Marie Cherasse dit s’être imposée une démarche dans laquelle elle vérifie systématiquement si un vêtement est éco-responsable :

« C’est un peu lourd pour le cerveau quand tu es exposé chaque jour à des offres attractives et qu’il y a une envie qui s’éveille dans ton esprit.
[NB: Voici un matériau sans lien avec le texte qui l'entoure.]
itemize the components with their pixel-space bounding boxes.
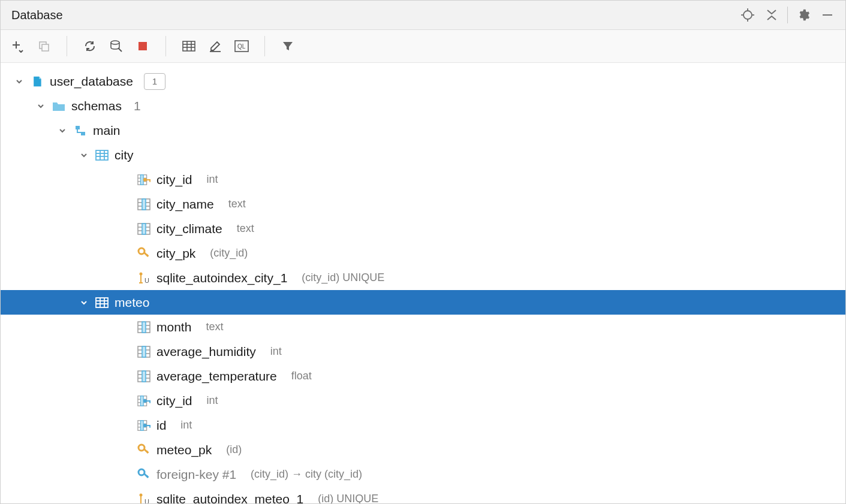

Quand je vois que l’habit ne correspond pas à mes critères, ça peut parfois être un peu déprimant ».

La professeure Valérie Guillard estime toutefois qu’être en cohérence avec ses valeurs peut amener un sentiment de bien-être.

« Du moment qu’on a intégré les valeurs de la sobriété, on déplace la norme et ça peut nous apporter une vraie satisfaction », note-t-elle.

Acheter moins mais mieux pourrait donc être une solution, mais l’experte prévient des dangers d’un discours excluant envers certaines catégories sociales et précise qu’il est important de distinguer entre « celleux qui ont un pouvoir d’achat et qui peuvent substituer la qualité par la quantité et celleux qui ne peuvent pas ».

Wanda, pour sa part, rappelle que la quête stylistique peut continuer à être une expérience agréable pour les consommateur·ices et qu’on peut faire des friperies et des boutiques de seconde main son nouveau mantra. « La mode, c’est fun ! » s’exclame-t-elle.